» Exercise:
Could you find every line in the records below that contains the word "Pemprov" and copy it?

++++ Exercise inputs

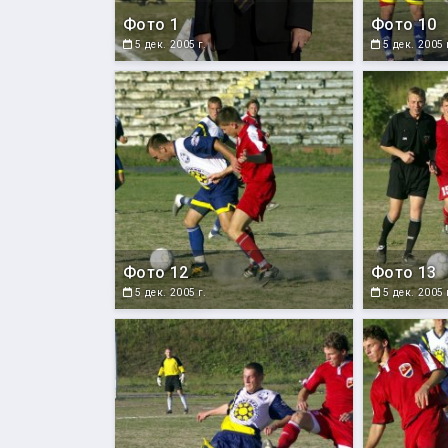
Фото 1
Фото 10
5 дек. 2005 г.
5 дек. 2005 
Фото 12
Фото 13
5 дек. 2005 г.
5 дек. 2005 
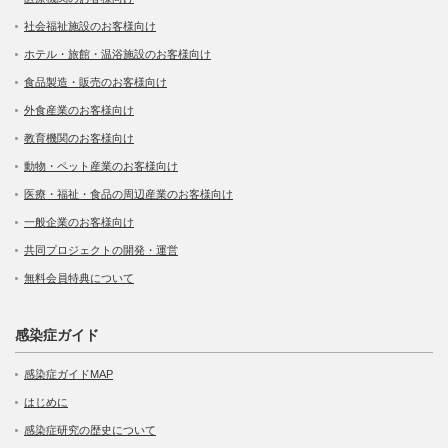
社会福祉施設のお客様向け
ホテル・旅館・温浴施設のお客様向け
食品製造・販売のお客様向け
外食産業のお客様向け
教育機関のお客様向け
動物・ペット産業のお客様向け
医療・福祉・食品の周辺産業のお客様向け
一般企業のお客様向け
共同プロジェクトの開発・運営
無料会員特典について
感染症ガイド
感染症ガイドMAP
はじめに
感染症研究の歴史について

++++++++
++++ Exercise inputs

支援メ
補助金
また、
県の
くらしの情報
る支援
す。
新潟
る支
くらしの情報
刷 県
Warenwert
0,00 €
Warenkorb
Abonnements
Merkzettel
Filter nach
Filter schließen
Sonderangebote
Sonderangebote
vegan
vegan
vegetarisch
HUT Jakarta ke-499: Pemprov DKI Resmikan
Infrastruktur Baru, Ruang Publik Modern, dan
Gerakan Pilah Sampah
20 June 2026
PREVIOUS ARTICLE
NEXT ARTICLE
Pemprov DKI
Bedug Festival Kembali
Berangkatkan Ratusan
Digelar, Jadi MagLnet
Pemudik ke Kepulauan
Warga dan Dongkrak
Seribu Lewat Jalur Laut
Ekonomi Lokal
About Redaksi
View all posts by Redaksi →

++++++++
++++ Exercise inputs

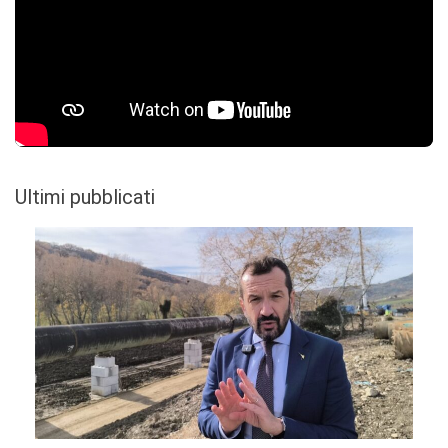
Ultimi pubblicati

++++++++

» Answer section:
HUT Jakarta ke-499: Pemprov DKI Resmikan
Pemprov DKI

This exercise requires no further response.